<2000年2月18日>

私は、1960年5月生まれ・・・と言う事は、今年の5月で40才になる。

「40才かぁ~・・・」「はあぁ~・・・」なぜかため息が出てしまう・・・。

白状するが、私は昔、紅茶党だった・・・。今となっては大きな声では言えないけれど

「アイミティー」なる物を初めて飲んだときの感動は、言葉では言い表せないものだった。
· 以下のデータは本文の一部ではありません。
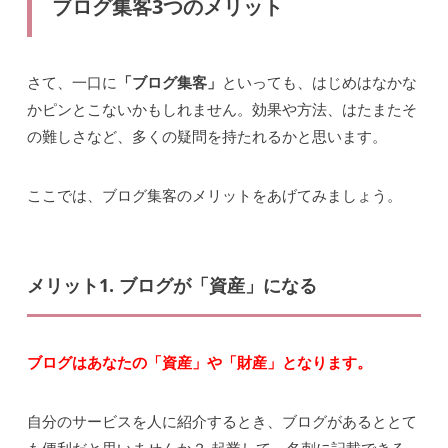
ブログ集客3つのメリット
さて、一口に
「ブログ集客」
といっても、はじめはなかな
かピンとこないかもしれません。効果や方法、はたまたそ
の難しさなど、多くの疑問を持たれるかと思います。
ここでは、ブログ集客のメリットをあげてみましょう。
メリット1. ブログが「資産」になる
ブログはあなたの「資産」や「財産」となります。
自分のサービスを人に紹介するとき、ブログがあるととて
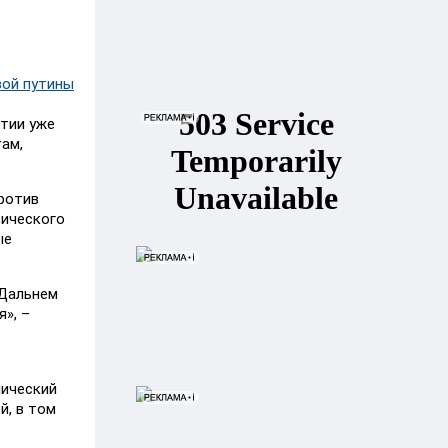
вой путины
ятии уже
ам,
против
тического
ые
 Дальнем
», –
нический
й, в том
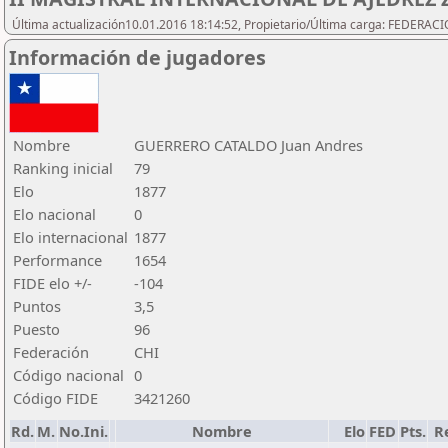
Última actualización10.01.2016 18:14:52, Propietario/Última carga: FEDER
Información de jugadores
Nombre
GUERRERO CATALDO Juan Andres
Ranking inicial
79
Elo
1877
Elo nacional
0
Elo internacional
1877
Performance
1654
FIDE elo +/-
-104
Puntos
3,5
Puesto
96
Federación
CHI
Código nacional
0
Código FIDE
3421260
Rd.
M.
No.Ini.
Nombre
Elo
FED
Pts.
R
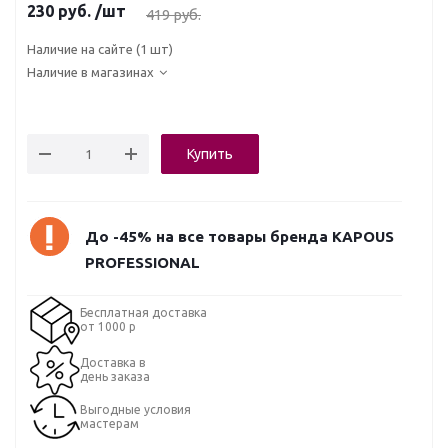
230
руб.
/шт
419
руб.
Наличие на сайте
(1 шт)
Наличие в магазинах
Купить
До -45% на все товары бренда KAPOUS
PROFESSIONAL
Бесплатная доставка
от 1000 р
Доставка в
день заказа
Выгодные условия
мастерам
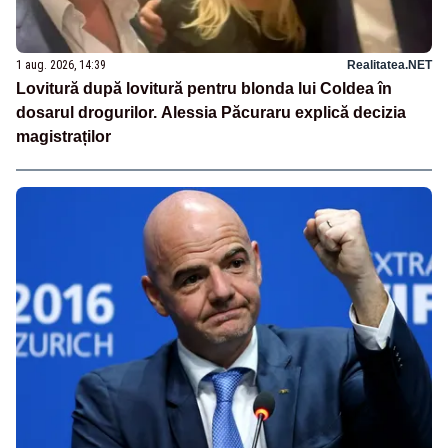
1 aug. 2026, 14:39
Realitatea.NET
Lovitură după lovitură pentru blonda lui Coldea în
dosarul drogurilor. Alessia Păcuraru explică decizia
magistraților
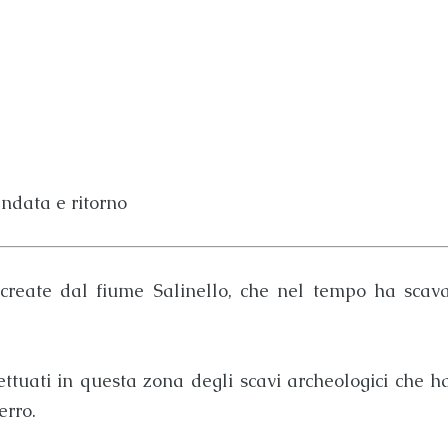
andata e ritorno
create dal fiume
Salinello
, che nel tempo ha scav
ettuati in questa zona degli scavi archeologici che ha
erro.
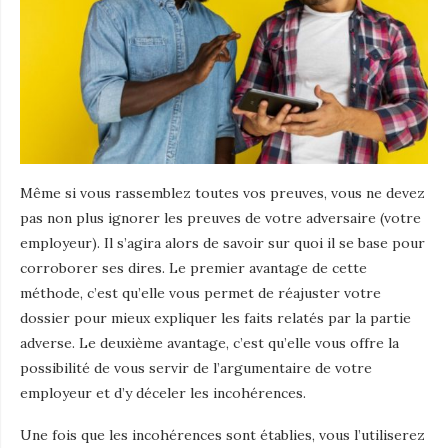
Même si vous rassemblez toutes vos preuves, vous ne devez
pas non plus ignorer les preuves de votre adversaire (votre
employeur). Il s’agira alors de savoir sur quoi il se base pour
corroborer ses dires. Le premier avantage de cette
méthode, c’est qu’elle vous permet de réajuster votre
dossier pour mieux expliquer les faits relatés par la partie
adverse. Le deuxième avantage, c’est qu’elle vous offre la
possibilité de vous servir de l’argumentaire de votre
employeur et d’y déceler les incohérences.
Une fois que les incohérences sont établies, vous l’utiliserez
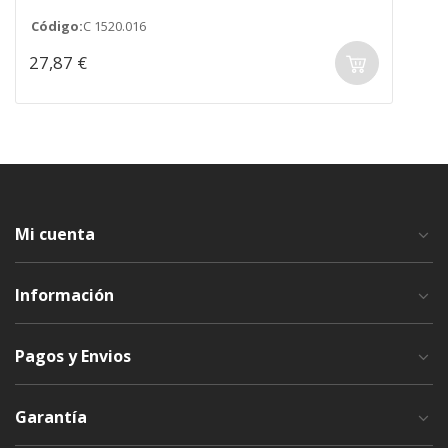
Código:
C 1520.016
27,87 €
Mi cuenta
Información
Pagos y Envios
Garantía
「アイミティー」正確には「アイスミルクティー」である・・・。

私は、東京都新宿区の生まれであるが、10才の時に千葉県我孫子市へ

引っ越して以来、高校生になるまで、東京へ出るなどと言うことは

ほとんどなく、ましてや、喫茶店にはいるなんて事は考えられない

ちょっぴり田舎の香り?のする若者であったと思う。

その私が、初めて喫茶店で飲んだのが、そう「アイミティー」だったのである・・・。

高校一年の春、私は友人と喫茶店に入った。友人はタバコを吸うためによく入るらしいが

私は初めてだった。落ち着かない私を尻目に、友人は行きつけの店らしくこう言った・・・

「あっ、マスター、俺いつものアイミティーね!」(えっ・・・、何それ・・・。)

当時、喫茶店にある色々なメニューを、縮めて言うのが流行っていた?時代で

(例えば、レスカ、オジュー、クリソ・・・等々、んー懐かしい!)

初めて入った私には、何の事なのか、皆目見当がつかなかったのである。

「あっあっ、お、俺も同じやつを・・・」とりあえず知っているような振りをして注文したが

内心ドキドキものだった・・・。しばらくして出てきた“それ”はまるでヤクルトのような色をした

摩訶不思議な飲み物だった。一口飲んで、冷たいミルクティーであることは理解できたが

今まで自分が飲んだ、どんな飲み物とも違う、特別な美味しさに感じられたのである!

それ以来、自分自身が喫茶業にはいるまで、何処に行っても「アイミティー」オンリー

いつしか“それ”は、珈琲へと変わって行ってしまったが、最近やけに思い出す・・・

こう言うのを「年を取った」と言うのであろうか・・・。でも、それならそれで良いだろう

ヤクルト色した“それ”が、私の「青春の味」であることは、間違いないのだから・・・。